Today, the material is manufactured in different variants (structure, layer structure, additives, etc.) for different needs and purposes. The type and quantity of the components used change the mechanical properties and the vulcanization behavior of the polymer.

Commercially available EPDM rubbers have an ethylene content of 45-75% by weight. Polymers with a low ethylene content (45-55 wt%) are amorphous and have the best low-temperature flexibility. With increasing ethylene content, the crystallinity increases (pure linear polyethylene is highly crystalline). An EPDM with a medium ethylene content (55-65% by weight) is partially crystalline. Terpolymers over 65 wt% ethylene have larger crystalline areas and therefore behave like thermoplastic elastomers; these already have a high tear strength in the non-crosslinked state .

The diene content of commercial products is 0 (EPM) –12% by weight, corresponding to a proportion of 0–16 double bonds per 1000 carbon atoms. A higher diene content results in a higher crosslinking rate, higher strengths and less permanent deformation (compression set). The aging and weathering resistance, however, decreases with increasing diene content.
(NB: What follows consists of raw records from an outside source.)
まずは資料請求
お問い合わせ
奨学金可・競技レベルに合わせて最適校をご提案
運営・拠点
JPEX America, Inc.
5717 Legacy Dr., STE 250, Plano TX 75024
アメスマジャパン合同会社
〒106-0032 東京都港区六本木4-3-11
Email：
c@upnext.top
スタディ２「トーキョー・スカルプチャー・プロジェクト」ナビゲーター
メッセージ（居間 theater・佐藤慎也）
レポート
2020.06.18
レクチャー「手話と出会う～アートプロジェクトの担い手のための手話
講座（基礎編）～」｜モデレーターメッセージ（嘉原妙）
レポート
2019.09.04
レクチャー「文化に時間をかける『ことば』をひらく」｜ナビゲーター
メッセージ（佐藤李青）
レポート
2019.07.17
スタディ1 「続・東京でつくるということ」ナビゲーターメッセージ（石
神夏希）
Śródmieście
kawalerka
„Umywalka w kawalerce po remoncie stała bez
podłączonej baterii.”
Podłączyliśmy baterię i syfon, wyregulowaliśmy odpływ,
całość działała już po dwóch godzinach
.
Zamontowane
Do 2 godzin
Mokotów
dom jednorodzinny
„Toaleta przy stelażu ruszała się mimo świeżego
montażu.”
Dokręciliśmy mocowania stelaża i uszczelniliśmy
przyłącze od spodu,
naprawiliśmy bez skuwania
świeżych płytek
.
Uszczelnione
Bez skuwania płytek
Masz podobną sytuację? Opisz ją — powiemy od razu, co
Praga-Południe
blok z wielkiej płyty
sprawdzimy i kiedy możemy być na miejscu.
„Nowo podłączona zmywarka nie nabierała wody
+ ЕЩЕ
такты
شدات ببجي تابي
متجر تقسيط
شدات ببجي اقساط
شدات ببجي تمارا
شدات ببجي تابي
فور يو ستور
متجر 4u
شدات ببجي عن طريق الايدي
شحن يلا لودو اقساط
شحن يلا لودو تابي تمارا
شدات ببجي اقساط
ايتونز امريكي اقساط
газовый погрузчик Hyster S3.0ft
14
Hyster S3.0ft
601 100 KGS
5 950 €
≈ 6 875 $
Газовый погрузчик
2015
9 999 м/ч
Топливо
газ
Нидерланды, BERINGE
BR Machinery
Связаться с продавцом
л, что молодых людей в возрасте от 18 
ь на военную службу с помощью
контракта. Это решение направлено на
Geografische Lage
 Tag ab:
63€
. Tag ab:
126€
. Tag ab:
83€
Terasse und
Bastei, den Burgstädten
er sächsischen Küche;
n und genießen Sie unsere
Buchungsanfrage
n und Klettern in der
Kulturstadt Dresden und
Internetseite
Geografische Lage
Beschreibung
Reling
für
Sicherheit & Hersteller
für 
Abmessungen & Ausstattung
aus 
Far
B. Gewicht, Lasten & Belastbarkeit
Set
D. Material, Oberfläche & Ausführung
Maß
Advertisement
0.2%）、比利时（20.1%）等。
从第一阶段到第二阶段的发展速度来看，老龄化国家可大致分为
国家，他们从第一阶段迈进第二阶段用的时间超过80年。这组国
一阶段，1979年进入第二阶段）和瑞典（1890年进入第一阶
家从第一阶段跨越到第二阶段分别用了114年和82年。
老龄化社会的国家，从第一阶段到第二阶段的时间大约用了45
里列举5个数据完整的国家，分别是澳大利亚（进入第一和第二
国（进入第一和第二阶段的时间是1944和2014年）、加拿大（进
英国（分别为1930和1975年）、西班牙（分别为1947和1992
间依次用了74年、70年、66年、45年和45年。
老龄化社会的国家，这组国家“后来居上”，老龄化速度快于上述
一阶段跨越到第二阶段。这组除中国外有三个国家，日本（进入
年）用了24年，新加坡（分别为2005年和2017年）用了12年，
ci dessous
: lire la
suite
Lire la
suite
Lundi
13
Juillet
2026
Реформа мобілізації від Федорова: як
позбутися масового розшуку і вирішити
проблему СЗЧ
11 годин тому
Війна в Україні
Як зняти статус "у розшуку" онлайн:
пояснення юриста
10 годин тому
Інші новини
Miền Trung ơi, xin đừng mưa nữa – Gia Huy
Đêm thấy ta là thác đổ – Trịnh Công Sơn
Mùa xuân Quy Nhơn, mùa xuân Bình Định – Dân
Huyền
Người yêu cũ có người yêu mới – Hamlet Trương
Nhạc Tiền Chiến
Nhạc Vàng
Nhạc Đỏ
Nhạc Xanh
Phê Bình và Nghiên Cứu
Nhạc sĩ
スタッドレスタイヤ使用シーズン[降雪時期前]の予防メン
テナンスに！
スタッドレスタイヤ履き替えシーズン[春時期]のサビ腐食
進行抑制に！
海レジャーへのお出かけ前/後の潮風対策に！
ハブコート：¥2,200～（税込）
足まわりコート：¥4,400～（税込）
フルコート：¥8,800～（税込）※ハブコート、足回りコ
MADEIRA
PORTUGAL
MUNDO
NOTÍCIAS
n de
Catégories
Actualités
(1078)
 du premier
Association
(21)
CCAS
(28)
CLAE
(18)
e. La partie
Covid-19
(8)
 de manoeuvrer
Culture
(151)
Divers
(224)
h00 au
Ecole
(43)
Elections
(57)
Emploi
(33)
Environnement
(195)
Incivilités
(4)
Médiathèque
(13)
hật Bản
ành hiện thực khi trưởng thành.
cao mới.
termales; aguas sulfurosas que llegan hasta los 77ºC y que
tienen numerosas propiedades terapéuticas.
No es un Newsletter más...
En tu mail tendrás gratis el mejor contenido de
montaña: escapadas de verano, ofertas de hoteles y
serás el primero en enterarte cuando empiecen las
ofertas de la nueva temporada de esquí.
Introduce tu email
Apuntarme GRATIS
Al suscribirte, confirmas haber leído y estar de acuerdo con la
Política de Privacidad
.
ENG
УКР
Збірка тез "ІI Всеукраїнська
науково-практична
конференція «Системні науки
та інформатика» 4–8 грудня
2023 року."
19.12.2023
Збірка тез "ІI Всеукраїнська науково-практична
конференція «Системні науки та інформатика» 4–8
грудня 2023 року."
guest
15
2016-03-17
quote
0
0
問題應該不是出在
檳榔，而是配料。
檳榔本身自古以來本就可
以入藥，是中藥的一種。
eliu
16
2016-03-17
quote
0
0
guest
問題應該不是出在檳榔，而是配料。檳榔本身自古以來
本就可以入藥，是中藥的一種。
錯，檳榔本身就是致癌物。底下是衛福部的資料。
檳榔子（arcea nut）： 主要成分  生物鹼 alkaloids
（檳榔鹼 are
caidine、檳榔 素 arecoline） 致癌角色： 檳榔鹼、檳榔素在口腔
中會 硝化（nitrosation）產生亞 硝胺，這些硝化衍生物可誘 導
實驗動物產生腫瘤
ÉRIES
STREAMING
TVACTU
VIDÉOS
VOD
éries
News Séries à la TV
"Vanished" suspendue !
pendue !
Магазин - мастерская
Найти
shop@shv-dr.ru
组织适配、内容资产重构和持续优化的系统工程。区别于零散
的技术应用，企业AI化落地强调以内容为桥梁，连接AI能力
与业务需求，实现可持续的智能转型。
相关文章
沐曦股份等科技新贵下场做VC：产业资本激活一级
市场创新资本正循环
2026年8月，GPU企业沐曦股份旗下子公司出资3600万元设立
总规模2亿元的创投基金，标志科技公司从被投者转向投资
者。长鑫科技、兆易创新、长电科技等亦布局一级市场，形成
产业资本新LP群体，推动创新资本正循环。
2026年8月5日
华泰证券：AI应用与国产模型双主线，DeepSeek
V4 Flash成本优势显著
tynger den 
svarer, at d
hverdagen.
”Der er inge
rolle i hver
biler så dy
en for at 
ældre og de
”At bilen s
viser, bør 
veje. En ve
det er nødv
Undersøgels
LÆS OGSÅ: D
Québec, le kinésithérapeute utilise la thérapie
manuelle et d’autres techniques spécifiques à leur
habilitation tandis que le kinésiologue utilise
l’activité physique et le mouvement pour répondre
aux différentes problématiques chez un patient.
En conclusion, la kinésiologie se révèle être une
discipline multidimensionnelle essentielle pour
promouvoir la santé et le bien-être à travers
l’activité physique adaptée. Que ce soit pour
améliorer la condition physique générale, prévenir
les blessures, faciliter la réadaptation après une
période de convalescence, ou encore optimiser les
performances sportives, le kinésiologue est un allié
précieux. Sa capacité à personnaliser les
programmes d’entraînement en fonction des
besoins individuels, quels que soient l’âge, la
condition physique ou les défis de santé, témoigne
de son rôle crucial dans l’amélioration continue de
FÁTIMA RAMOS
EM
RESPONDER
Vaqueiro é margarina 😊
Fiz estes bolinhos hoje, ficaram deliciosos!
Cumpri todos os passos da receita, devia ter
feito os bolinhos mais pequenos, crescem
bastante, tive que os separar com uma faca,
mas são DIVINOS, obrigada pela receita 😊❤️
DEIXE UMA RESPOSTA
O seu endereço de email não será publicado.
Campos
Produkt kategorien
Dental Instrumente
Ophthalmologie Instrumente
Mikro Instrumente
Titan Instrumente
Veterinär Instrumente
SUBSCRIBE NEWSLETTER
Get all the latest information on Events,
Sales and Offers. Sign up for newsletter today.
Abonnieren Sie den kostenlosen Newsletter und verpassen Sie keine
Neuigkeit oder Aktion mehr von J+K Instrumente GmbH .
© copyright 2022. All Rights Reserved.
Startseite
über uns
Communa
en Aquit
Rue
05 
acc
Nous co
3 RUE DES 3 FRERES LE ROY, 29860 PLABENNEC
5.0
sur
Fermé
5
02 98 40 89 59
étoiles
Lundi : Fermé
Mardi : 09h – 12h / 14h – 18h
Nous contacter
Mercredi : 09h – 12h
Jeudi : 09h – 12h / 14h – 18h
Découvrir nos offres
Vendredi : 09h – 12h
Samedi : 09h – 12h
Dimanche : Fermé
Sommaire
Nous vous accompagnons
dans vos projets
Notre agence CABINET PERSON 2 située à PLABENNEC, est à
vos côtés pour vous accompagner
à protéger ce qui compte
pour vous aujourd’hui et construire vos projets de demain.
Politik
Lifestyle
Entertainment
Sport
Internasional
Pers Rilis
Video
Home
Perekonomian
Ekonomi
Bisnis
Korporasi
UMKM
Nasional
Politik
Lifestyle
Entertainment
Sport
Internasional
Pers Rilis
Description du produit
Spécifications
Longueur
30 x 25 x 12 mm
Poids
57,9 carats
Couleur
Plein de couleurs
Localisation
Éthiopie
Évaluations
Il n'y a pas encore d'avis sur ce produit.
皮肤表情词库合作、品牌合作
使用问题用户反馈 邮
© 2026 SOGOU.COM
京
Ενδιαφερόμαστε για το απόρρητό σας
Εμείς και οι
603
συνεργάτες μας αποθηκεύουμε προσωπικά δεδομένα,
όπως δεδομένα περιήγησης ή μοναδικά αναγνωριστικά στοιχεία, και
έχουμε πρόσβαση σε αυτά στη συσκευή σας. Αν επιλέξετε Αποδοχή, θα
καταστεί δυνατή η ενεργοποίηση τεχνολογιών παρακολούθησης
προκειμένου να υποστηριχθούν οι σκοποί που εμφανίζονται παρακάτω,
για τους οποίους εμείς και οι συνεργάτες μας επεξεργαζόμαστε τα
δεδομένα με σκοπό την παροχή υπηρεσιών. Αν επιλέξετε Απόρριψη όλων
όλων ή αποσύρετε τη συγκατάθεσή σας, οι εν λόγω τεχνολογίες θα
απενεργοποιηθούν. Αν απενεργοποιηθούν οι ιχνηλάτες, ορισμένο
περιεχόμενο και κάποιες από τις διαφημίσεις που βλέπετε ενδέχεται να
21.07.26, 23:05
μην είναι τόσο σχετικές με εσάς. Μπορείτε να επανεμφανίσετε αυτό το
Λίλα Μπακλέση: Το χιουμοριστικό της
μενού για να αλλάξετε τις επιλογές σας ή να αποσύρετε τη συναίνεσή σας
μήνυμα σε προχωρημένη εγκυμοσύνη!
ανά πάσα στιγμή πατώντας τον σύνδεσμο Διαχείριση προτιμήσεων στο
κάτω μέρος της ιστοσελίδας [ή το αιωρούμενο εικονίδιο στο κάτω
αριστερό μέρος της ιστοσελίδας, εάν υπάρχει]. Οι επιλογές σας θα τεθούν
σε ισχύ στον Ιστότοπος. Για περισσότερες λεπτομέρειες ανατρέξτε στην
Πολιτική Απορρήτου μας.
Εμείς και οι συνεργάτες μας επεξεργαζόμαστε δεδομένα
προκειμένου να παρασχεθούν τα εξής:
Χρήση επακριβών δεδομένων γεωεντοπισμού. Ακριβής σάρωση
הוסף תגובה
EPDM is considered a material that only has a minor impact on the environment during production, processing and use. It does not contain any volatile plasticizers or pollutants that could be released over the service life. So recommends z. B. the BUND as an alternative to PVC -containing garden hoses "garden hoses made of the ecological substitute material ethylene-propylene-diene rubber (EPDM for short)". A key sustainability feature is the material's long service life. B. in the building sector improves the overall eco-balance compared to other materials. The material can be reprocessed and e.g. B. used for floor coverings or thermally recycled.

further reading

Web links

Wiktionary: Ethylen-Propylen-Dien-Kautschuk  - explanations of meanings, word origins, synonyms, translations
Wiktionary: EPDM  - explanations of meanings, word origins, synonyms, translations

Individual evidence

  1. ^ Christian Hopmann , Walter Michaeli : Introduction to plastics processing . Carl Hanser Verlag, 2017, ISBN 978-3-446-45484-2 , pp. 231 ( scan in Google Book Search [accessed November 1, 2019]).
  2. EPDM climbed onto the roof - EPDM. In: Retrieved November 1, 2019 .
  3. ↑ Sealing flat roofs: you need to know that. In: Retrieved November 1, 2019 .
  4. EPDM - The stuff the future is made of. - EPDM. In: Retrieved November 1, 2019 .
  5. 50 years of EPDM - EPDM. In: Retrieved November 1, 2019 .
  6. a b c d ethylene-propylene rubber, ethylene-propylene-diene rubber. (PDF; 476 kB) In: Educational Network Material Archive, June 11, 2019, accessed on November 1, 2019 .
  7. EPDM - Society for Roof and Facade - EPDM. Retrieved November 1, 2019 .
  8. Georg Abts: Introduction to rubber technology . 2nd, revised edition. Carl Hanser Verlag, Munich 2019, ISBN 978-3-446-45461-3 , urn : nbn: de: 101: 1-2018122218223372300655 .
  9. ^ Stephan Engelsmann, Valerie Spalding, Stefan Peters: Plastics in architecture and construction . Birkhäuser, Basel 2012, ISBN 978-3-0346-0321-8 , p. 66 , urn : nbn: de: 101: 1-2016060311257 ( preview in Google book search [accessed November 1, 2019]).
  10. RADO Gummi GmbH: EPDM. Retrieved November 1, 2019 .
  11. Environmental Responsiveness. In: Accessed November 1, 2019 .
  12. a b Recyclage. In: Verenigde EPDM Systeem Producenten. Retrieved November 1, 2019 (French, Dutch).
  13. Irrigation without poison. Retrieved December 8, 2019 .
  14. NIBE. In: Verenigde EPDM Systeem Producenten. Retrieved November 1, 2019 (French, Dutch).